Answer these questions for each of the situations you chose:
1. What was the specific CHALLENGE (or Situation) facing the company and/or your team? Were you/the company facing particularly difficult odds with this situation? What were the stakes?
2. What ACTION(s) did you take to meet the challenge and improve things (whatever the goal was or whatever needed turning around)?
3. What were the long and short term RESULT(s) that positively impacted the company? Did you meet the goal and/or turn around the situation? How long did it take to see the results? Monetize the results and/or use hard facts whenever possible – NUMBERS TALK!.
When I’m working with my clients on this exercise, I ask them to tell the story in depth, step-by-step and not to worry that they’re compiling too much information – their efforts are well spent. After detailing the entire story, we go back, consolidate, and whittle down the information to the essentials.
Benefits of developing C–A–R stories:
♦ Helps you uncover your key personal brand attributes and link them to your value proposition. While developing your stories, you’ll probably notice that certain qualities, strengths, and areas of expertise consistently run through.
♦ Reminds you of key contributions you’ve made and what strengths of yours have benefitted your companies. This can be a terrific confidence-booster!
♦ Helps you become accustomed to articulating your value in interviews and when networking. Have you ever been interviewed by an inept communicator? Someone who either hasn’t prepared, just doesn’t know what questions to ask to get the information that will help them assess you, or is so busy talking she never asks you any questions?
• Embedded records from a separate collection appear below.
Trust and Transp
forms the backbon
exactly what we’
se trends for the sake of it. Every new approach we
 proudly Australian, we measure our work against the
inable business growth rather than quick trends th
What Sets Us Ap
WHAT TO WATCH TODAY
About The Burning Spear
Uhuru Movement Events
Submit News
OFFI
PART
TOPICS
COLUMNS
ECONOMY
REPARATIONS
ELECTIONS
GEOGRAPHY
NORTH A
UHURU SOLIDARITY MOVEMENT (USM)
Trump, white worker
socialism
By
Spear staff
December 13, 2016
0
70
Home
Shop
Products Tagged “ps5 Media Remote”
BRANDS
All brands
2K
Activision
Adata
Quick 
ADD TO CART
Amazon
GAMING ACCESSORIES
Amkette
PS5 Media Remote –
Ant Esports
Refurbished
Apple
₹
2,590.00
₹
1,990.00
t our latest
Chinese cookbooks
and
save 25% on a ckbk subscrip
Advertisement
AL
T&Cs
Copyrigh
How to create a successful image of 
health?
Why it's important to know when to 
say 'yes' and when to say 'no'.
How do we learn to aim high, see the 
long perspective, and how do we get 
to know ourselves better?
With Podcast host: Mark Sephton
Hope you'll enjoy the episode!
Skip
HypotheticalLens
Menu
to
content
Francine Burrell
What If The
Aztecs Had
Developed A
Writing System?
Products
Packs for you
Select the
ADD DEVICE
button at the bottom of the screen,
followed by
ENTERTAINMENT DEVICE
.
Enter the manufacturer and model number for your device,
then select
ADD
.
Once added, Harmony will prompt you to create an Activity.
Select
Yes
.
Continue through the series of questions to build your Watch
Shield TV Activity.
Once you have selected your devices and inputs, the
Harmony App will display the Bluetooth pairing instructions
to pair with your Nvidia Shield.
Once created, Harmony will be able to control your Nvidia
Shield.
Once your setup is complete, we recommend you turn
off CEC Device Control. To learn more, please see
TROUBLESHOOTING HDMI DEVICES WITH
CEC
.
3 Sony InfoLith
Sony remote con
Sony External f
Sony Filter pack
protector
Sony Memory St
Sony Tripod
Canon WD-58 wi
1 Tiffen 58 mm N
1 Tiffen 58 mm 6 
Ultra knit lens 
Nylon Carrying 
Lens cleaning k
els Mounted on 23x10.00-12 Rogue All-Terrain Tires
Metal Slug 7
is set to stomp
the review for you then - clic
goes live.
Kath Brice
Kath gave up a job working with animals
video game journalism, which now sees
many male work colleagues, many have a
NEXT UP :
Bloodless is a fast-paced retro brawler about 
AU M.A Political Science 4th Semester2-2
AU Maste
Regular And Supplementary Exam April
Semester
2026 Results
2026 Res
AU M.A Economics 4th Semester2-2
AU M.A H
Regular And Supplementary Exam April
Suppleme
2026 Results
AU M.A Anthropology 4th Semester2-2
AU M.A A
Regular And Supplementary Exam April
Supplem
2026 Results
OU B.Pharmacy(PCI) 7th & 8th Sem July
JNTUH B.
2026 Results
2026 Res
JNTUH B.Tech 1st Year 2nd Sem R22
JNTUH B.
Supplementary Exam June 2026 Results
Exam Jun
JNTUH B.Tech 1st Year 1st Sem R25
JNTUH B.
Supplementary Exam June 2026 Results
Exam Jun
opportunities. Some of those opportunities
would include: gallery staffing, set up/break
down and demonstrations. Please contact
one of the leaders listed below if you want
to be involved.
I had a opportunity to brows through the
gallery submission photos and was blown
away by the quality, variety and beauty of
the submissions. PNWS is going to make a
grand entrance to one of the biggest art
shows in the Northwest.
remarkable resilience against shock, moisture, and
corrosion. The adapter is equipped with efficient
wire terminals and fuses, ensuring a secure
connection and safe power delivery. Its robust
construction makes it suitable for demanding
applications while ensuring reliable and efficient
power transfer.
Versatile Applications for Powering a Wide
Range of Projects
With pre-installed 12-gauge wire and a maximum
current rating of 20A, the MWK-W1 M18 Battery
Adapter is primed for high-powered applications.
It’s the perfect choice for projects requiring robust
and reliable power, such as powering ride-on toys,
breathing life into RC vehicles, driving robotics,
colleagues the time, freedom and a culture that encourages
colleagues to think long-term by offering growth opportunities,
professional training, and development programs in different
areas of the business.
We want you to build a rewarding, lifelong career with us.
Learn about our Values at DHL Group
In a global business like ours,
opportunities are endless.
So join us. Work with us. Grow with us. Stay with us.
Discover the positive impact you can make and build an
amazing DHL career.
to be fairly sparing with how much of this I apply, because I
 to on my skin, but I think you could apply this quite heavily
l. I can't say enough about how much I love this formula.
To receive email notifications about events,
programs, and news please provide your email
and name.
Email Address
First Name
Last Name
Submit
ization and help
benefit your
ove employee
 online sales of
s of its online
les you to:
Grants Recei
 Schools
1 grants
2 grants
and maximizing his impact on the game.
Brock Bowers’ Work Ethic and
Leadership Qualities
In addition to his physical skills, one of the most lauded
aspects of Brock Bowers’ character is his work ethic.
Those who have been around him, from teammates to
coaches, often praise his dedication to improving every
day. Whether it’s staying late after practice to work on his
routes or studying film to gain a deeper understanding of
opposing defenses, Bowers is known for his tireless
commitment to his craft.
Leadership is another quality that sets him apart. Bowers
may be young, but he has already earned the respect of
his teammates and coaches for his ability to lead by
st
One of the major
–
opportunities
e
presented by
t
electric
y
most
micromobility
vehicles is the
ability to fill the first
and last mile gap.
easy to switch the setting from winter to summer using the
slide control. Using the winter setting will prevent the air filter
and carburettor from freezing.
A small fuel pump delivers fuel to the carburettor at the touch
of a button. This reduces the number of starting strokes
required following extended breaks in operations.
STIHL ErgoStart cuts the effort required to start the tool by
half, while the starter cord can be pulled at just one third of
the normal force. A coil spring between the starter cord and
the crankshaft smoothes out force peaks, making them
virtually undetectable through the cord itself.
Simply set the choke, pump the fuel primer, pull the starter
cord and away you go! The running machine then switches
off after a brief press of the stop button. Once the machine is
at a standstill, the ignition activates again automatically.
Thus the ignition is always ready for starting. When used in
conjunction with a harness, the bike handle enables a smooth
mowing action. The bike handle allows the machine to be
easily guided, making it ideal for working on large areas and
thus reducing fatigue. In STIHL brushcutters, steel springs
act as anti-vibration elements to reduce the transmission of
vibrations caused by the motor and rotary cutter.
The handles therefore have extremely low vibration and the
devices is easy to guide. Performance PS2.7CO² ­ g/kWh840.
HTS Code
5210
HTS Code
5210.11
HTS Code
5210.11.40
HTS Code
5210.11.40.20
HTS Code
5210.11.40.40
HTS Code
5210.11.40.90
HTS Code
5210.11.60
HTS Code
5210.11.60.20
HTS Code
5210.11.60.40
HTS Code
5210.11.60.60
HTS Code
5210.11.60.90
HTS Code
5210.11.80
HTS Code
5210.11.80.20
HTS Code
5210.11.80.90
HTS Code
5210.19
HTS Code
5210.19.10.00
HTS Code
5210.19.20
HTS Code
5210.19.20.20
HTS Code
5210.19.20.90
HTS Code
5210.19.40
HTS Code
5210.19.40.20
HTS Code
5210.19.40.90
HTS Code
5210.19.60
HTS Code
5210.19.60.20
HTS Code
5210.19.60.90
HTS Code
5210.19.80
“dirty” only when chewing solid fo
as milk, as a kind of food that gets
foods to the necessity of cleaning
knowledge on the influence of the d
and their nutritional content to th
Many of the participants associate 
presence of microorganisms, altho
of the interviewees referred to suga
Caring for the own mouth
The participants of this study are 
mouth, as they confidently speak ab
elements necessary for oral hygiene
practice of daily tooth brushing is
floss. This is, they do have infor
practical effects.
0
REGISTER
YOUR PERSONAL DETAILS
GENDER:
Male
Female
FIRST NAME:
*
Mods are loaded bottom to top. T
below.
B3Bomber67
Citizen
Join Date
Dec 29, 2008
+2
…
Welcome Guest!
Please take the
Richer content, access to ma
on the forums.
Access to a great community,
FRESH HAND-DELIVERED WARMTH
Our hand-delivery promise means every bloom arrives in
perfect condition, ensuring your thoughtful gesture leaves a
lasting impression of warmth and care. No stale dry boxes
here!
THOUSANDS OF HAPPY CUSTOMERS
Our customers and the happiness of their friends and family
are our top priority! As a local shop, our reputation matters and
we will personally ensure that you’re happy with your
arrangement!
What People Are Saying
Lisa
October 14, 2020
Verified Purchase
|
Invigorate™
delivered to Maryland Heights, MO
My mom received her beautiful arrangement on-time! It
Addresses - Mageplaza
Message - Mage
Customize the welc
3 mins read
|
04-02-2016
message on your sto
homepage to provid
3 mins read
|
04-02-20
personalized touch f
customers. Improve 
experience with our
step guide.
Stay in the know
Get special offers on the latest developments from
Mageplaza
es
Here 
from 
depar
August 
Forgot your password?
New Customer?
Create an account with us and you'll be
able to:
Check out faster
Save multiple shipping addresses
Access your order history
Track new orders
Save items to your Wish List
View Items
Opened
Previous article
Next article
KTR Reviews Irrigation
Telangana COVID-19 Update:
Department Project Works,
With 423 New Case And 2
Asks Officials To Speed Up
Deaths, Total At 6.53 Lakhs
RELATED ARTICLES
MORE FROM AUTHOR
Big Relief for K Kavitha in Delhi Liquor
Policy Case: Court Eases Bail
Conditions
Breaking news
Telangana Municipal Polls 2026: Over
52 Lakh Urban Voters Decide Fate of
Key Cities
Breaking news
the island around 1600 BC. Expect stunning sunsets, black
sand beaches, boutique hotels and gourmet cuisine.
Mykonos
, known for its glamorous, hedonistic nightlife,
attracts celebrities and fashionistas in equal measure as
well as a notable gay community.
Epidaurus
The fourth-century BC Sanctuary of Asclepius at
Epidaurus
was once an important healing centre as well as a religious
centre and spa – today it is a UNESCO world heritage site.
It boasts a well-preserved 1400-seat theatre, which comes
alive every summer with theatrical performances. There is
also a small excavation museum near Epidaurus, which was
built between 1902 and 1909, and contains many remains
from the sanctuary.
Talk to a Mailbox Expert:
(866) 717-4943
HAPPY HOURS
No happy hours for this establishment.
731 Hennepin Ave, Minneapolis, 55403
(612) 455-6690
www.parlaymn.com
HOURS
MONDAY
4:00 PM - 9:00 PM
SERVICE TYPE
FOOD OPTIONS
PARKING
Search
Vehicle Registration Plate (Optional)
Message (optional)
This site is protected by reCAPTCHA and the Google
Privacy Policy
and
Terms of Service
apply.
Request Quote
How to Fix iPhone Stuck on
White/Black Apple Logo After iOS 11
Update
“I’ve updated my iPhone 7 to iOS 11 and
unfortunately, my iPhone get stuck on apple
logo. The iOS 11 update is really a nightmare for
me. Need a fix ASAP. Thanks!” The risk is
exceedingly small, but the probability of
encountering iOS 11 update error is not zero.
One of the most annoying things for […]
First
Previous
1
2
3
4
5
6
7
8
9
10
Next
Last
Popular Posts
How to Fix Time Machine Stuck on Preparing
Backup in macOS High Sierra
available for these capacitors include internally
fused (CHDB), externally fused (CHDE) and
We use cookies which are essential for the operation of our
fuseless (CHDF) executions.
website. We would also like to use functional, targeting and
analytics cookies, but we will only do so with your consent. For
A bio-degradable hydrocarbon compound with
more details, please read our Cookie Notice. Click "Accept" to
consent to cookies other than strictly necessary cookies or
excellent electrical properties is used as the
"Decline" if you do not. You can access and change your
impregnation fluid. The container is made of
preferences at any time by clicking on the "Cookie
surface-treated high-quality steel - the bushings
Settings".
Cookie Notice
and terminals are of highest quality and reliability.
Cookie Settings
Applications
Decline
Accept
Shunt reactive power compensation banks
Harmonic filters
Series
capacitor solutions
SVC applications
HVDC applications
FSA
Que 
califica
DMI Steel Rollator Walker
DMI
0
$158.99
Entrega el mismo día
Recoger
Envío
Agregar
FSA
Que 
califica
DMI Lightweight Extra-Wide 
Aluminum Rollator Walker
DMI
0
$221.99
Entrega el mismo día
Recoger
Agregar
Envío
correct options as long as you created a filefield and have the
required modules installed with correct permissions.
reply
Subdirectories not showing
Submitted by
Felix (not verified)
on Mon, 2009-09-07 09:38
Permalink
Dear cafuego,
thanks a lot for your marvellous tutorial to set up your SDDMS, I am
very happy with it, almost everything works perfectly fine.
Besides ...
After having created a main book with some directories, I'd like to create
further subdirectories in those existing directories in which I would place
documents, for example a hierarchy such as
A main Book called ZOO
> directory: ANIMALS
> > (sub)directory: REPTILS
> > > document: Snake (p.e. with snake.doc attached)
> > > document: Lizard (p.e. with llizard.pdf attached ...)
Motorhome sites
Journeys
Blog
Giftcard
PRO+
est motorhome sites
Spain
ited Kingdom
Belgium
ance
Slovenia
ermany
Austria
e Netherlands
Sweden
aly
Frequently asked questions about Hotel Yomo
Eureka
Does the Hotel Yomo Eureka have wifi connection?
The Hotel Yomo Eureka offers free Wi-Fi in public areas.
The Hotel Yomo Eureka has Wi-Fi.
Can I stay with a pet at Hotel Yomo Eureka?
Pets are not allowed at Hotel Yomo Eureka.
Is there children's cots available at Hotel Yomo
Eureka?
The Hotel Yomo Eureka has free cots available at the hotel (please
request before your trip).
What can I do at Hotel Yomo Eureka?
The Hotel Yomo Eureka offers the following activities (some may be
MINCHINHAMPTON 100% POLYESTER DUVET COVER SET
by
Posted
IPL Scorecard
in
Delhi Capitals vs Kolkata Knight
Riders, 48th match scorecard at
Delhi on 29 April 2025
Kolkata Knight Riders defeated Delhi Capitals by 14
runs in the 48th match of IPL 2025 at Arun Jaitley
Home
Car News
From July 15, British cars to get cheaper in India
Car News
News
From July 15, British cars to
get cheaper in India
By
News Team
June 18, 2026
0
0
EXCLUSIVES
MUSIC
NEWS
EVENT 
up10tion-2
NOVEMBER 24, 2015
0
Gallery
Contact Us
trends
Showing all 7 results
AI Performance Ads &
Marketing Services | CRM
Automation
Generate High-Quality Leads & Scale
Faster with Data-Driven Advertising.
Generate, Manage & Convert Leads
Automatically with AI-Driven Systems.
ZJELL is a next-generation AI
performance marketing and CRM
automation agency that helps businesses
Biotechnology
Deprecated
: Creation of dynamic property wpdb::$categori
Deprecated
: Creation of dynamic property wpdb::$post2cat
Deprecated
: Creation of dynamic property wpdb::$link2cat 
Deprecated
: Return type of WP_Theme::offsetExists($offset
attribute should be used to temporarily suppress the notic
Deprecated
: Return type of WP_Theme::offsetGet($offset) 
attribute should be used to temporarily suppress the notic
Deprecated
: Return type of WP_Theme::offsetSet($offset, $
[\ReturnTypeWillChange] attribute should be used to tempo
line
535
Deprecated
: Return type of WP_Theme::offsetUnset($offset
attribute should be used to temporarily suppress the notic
Find a way to gently interject a story.
♦ Adds brand reinforcement to your executive resume and career biography. Include a few tightly-written, to the point success stories (2 to 3 lines each) in your resume. With a narrative format, career bios are custom-made for storytelling. Including stories makes for a much more interesting read than a typical dry bio.
♦ Transforms your online social networking profiles (LinkedIn, Google Profiles, etc.). into high-impact, differentiating career marketing communications.
♦ Generates a stand-alone career document showcasing top contributions – a Critical Leadership Initiatives brief. See one I created for a CEO – Global Operations Management.
Storytelling is a powerful tool to help you define your unique value proposition and help recruiters and hiring decision makers connect with what sets you apart.